To bring even more robustness to our ingredient production process, the decision was taken years ago to grow our base ingredients across equators where possible.

This mitigates the damage of climate variations, maximising the benefits of each country’s specific growing conditions, as well as reducing transportation distances to ‘local’ markets. For example, our Orafti Inulin and Oligofructose ingredients, which are derived from chicory root, are grown in both Belgium and Chile.

Although none of us could have foreseen the disruption of a pandemic, by thinking outside the box when it comes to ingredients sourcing and storing, it is possible to build more sustainability into the production process.

Sustainable and secure production 

In order to ensure the smooth transportation of crops to our factories, we aim to keep the distance between our factories and fields as small as possible and use alternative means of transport wherever we can. For instance, we now make 2,500 fewer truck journeys per year than we used to, while still carrying the same volume of ingredients and raw materials, due to our increased use of barges.

Another way we have sought to build robustness into our supply chain is by making a strong commitment to building long-term relationships with suppliers, customers and employees.

In Chile, our harvest season began at virtually the same time as the country went into lockdown as a result of the pandemic. To secure raw material supply and production, our farmers and their workers have extended harvesting times to get the crop in and we have worked with them to increase transport provisions, enabling social distancing to be maintained. As a result, we have been faced with minimum interruption to our operations during this difficult pandemic season.

Investing in supplier and employee relationships isn’t a ‘quick fix’ but one that reaps significant rewards, especially in challenging times.

Planning for the future

The pandemic has reminded us that we can’t control everything.

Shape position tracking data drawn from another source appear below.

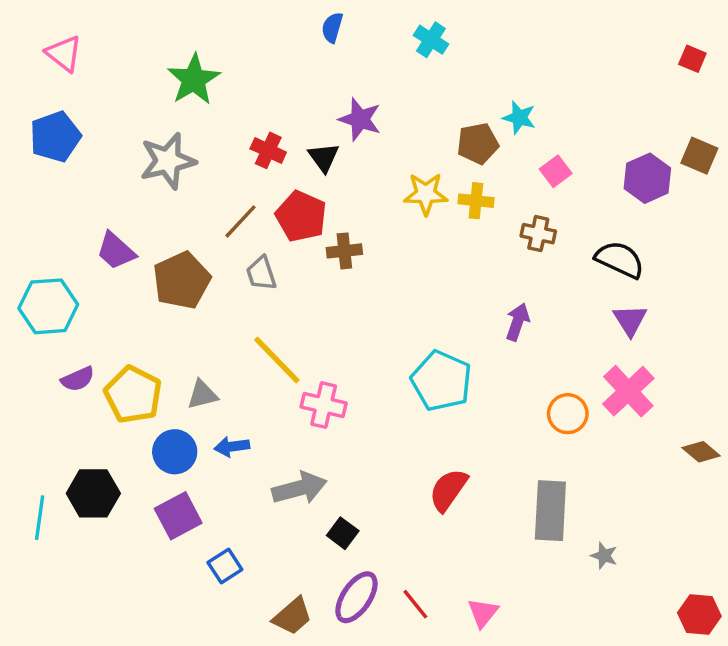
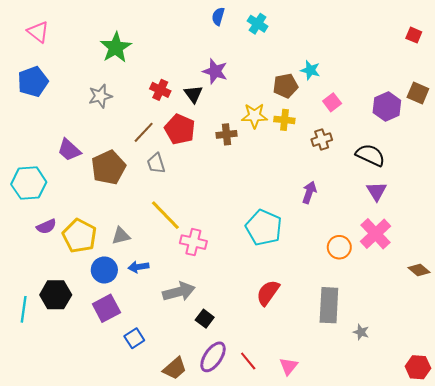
blue semicircle: (332, 28) -> (218, 16), moved
gray star: (168, 161) -> (100, 96), size x0.7
brown cross: (538, 234) -> (322, 140), turned -30
brown cross: (344, 251) -> (226, 134), moved

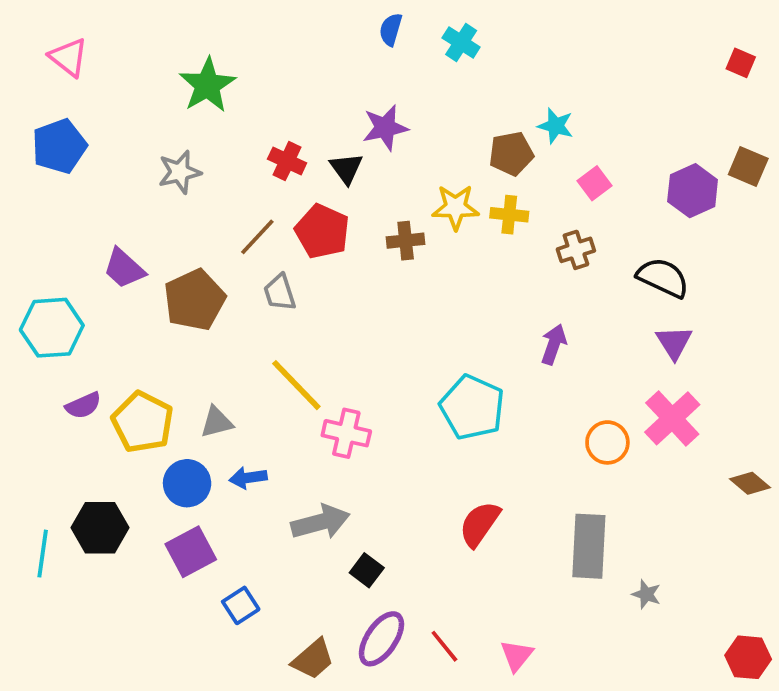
purple star: (215, 71) -> (385, 128), turned -30

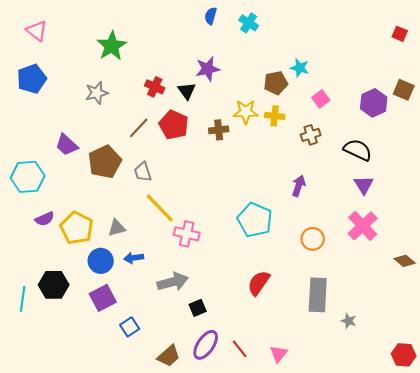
gray trapezoid: (280, 292) -> (143, 172), moved
orange circle: (607, 442) -> (313, 239), moved
black square: (367, 570) -> (198, 308), turned 30

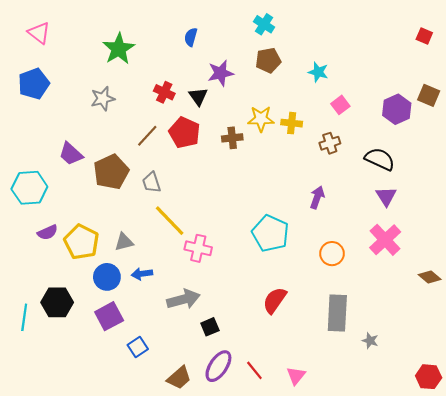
blue semicircle: (211, 16) -> (191, 37), moved
brown pentagon: (276, 83) -> (268, 60), moved

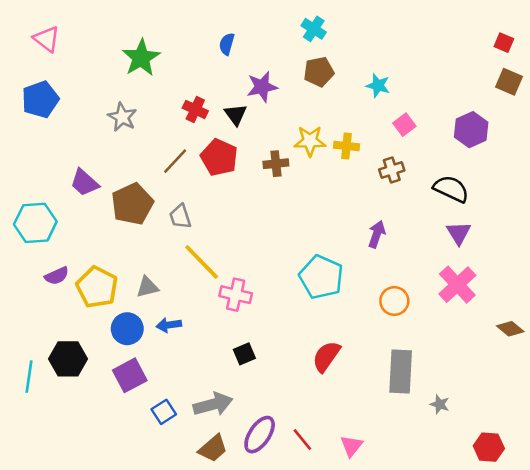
brown square: (429, 95) -> (509, 82), moved
gray star: (103, 99) -> (122, 117), turned -30
gray arrow: (183, 299) -> (213, 404), moved
black square: (210, 327) -> (244, 354), moved
red hexagon: (429, 377) -> (489, 447), moved

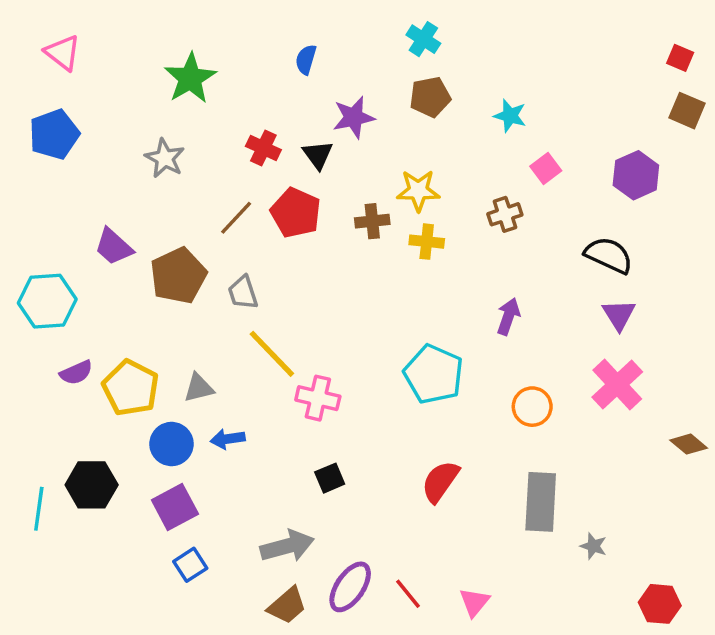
yellow cross: (346, 146) -> (427, 242), moved
brown cross: (392, 170) -> (505, 214), moved
blue square: (164, 412) -> (190, 565), moved

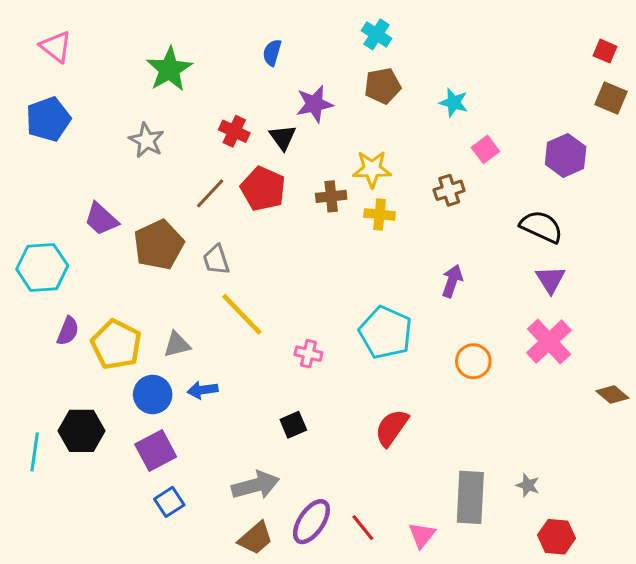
purple semicircle: (76, 373) -> (68, 331), turned -44
pink cross: (318, 398) -> (308, 354), moved, size x0.7
gray rectangle: (541, 502) -> (470, 497), moved
red hexagon: (660, 604) -> (557, 537), moved

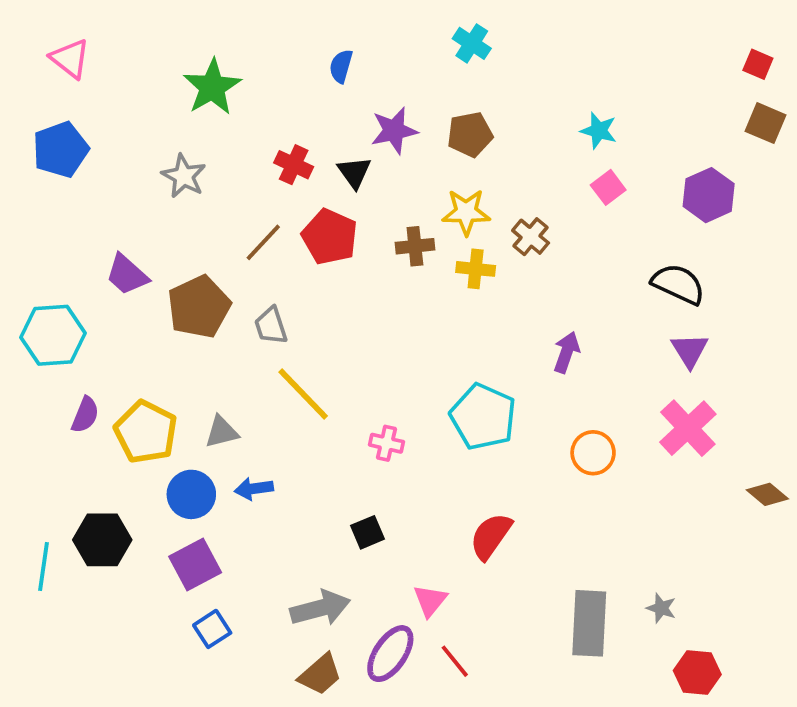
brown pentagon: (383, 86) -> (470, 134), moved
cyan star: (454, 103) -> (599, 131), moved
brown cross: (449, 190) -> (531, 237), moved, turned -32
pink triangle: (422, 535) -> (430, 601), moved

However, we can and should – as food and beverage producers – be playing our part in investing in the future. For BENEO, this means implementing a range of corresponding initiatives.

We have spent the last 30 years focusing on bringing energy efficient processes to our production sites. As a result, we have been able to reduce specific energy consumption by 50% over that time. Examples are the installation of a biomass boiler in our factory in Chile, having a high level of cyclical water usage across all the production plants and focusing on increasing our use of renewable energy.

As a business based on agricultural crops, we also invest heavily in the soil that are farmers use. BENEO’s Agronomy department works closely with the contract farmers to manage the long-term health of their soil and to prevent over-fertilisation or soil exploitation and soil erosion.

These measures, and many more, are not designed to give us quick returns. They have all been put in place to ensure that the company isn’t just robust for today’s challenges, but is equipped to face the ones to come as well.

Having a robust and flexible production process isn’t necessarily quick to achieve, but the rewards of operating a sustainable business far outweigh the costs. Although building more robustness into production processes takes commitment and time, in these increasingly turbulent operating conditions, it has been shown that sustainability has become a necessity.

BENEO is a division of the Südzucker Group that employs more than 1,000 people in production units in Belgium, Chile, Germany and Italy. Its functional ingredients are derived from chicory roots, beet sugar, rice and wheat, to help improve a product nutritional benefits, like ‘less fat’, ‘less sugar’, ‘less calories’, ‘added fibre’ and ‘gluten-free’.